Já não tenho mais conseguido imaginar um bom futuro para mim como residente no Japão, o que significa que dezembro será minha última oportunidade de fazer o exame de proficiência ainda morando aqui e estudando diariamente na escola.
Minha próxima pergunta, portanto, era: qual nível tentar? Tento o N3 de novo ou tento o N2, já que terei mais uns meses de estudo pela frente? Foi nesse momento que percebi algo importante sobre meus limites: eles não são definitivos nem imutáveis, mas apontam para o que será mais provável. Eu não sei qual é o meu limite de aprendizagem, se é que isso existe, mas sei o quanto da minha vida estou disposto a dedicar aos estudos nos próximos três ou quatro meses. E francamente, não é o suficiente para ter certeza de que passarei no N2, então tentarei o N3 outra vez.
Quero voltar do Japão com um certificado, por mais que seja só um papel dizendo que passei num teste. Sim, eu sei que outras experiências também podem comprovar minha habilidade, mas meu ego está ferido. Se eu tentar o N3, acho que consigo passar em dezembro. Se eu não passar, provavelmente escreverei outro texto sobre reconhecer meus limites, mas isso é um problema para o Tales do ano que vem.
Acredito que se eu tivesse dedicado mais tempo e esforço no passado, teria aprendido melhor. Entretanto, aprender japonês não é a única coisa à qual tenho dedicado tempo e energia. Reconhecer o limite do quanto estou disposto a dedicar a algo me ajuda a tomar decisões melhor informadas.

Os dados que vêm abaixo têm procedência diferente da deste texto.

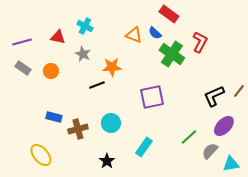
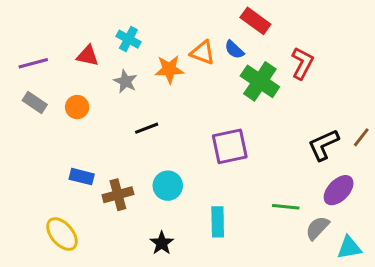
orange star: (112, 67) -> (169, 69), moved
green line: (189, 137) -> (286, 207), turned 48
cyan rectangle: (144, 147) -> (218, 222), turned -36

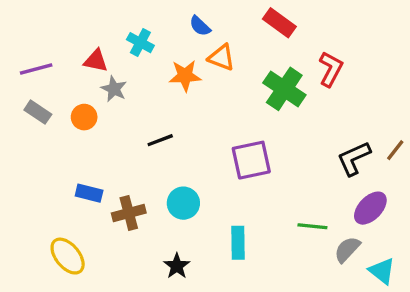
blue semicircle: (234, 50) -> (200, 26), moved
gray star: (125, 81) -> (114, 89), moved
cyan triangle: (349, 248) -> (382, 271), turned 48

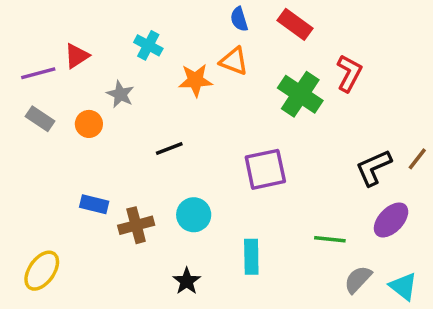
blue semicircle: (200, 26) -> (239, 19), moved, turned 30
red triangle: (96, 61) -> (77, 56), moved, turned -45
gray semicircle: (347, 249) -> (358, 279), moved
yellow ellipse: (68, 256) -> (42, 271), moved, turned 75

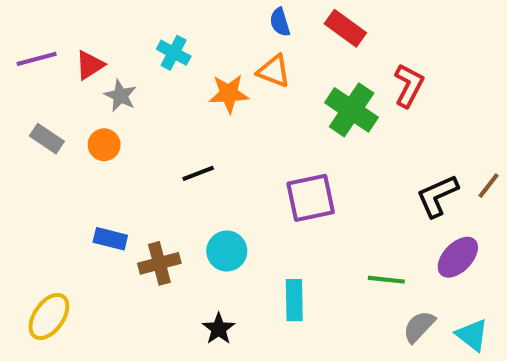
purple line: (38, 73) -> (37, 59), moved
gray star: (120, 94) -> (120, 96), moved

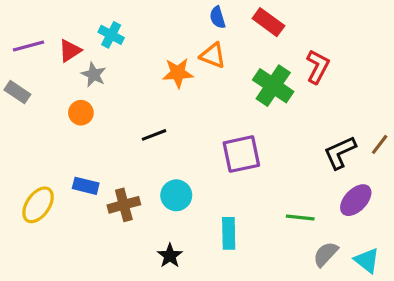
cyan cross: (174, 53) -> (111, 35), moved
gray rectangle: (47, 139) -> (17, 92), moved
yellow ellipse: (49, 316) -> (38, 205), moved

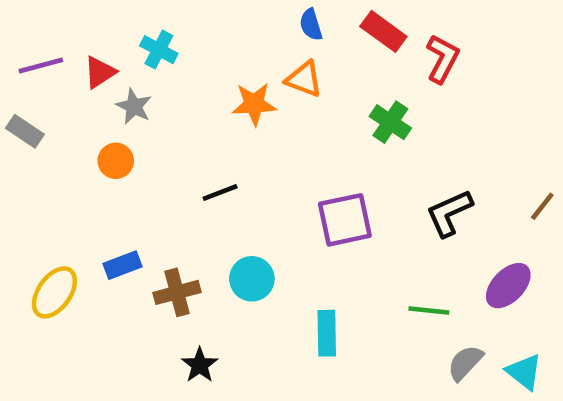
red L-shape: (318, 67) -> (442, 59), moved
green cross: (273, 86) -> (390, 122), size x0.7
black L-shape: (340, 152) -> (449, 213), moved
blue rectangle: (86, 186) -> (123, 265), turned -35
black star: (170, 256) -> (200, 365), moved

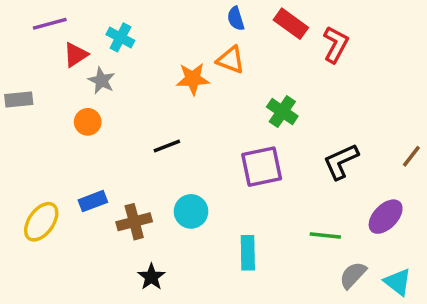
purple line: (41, 65) -> (50, 24), moved
green cross: (390, 122) -> (282, 112), moved
gray rectangle: (25, 131) -> (19, 99), turned -40

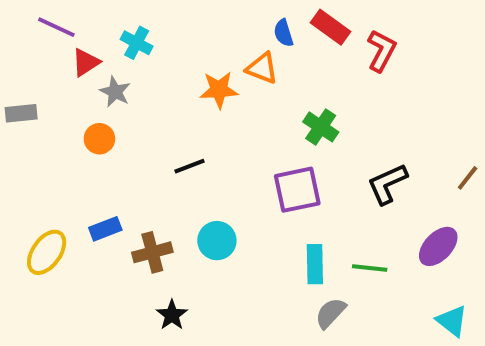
blue semicircle: (236, 19) -> (284, 33), moved
purple line: (50, 24) -> (56, 27), turned 40
cyan rectangle: (248, 253) -> (315, 264), moved
gray semicircle: (353, 275) -> (331, 313), moved

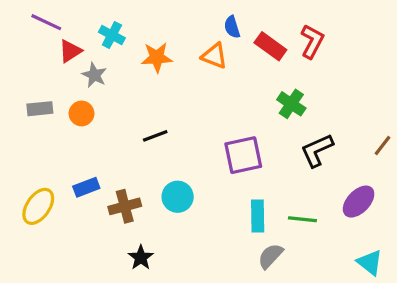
red rectangle: (331, 27) -> (270, 46), moved
orange star: (219, 90) -> (157, 57), moved
gray rectangle: (21, 113) -> (40, 109), moved
green cross: (321, 127) -> (291, 104), moved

Pode não ser a história que eu queria contar, mas é a história que estou disposto a viver.
Com carinho,
Tales
Acho que é sempre doloroso reconhecer os próprios limites. Ainda mais para alguém que está acostumado a viver o máximo de seus interesses. Consigo lhe entender. Também sou assim. Ficaria decepcionado da mesma maneira. Mas, não tentaria novamente. Quando morei na França sentia que meu francês já era bom o suficiente para viver e trabalhar, mas poderia melhorar, entretanto, optei por não estudar e viver mais intensamente e experiência de viver e trabalhar em um outro país. Acho que foi uma das decisões mais acertadas da minha vida. Não tenho um certificado que comprove minha proficiência, mas vivi intensamente a experiência e isso foi revelador.
Eu me identifiquei bastante! Fiz o Cambridge Assessment em 2019 basicamente para ter um papel dizendo que sou "bão" em inglês. E na prova minha nota mais baixa foi na escrita (provavelmente porque me empolguei e passei do limite permitido).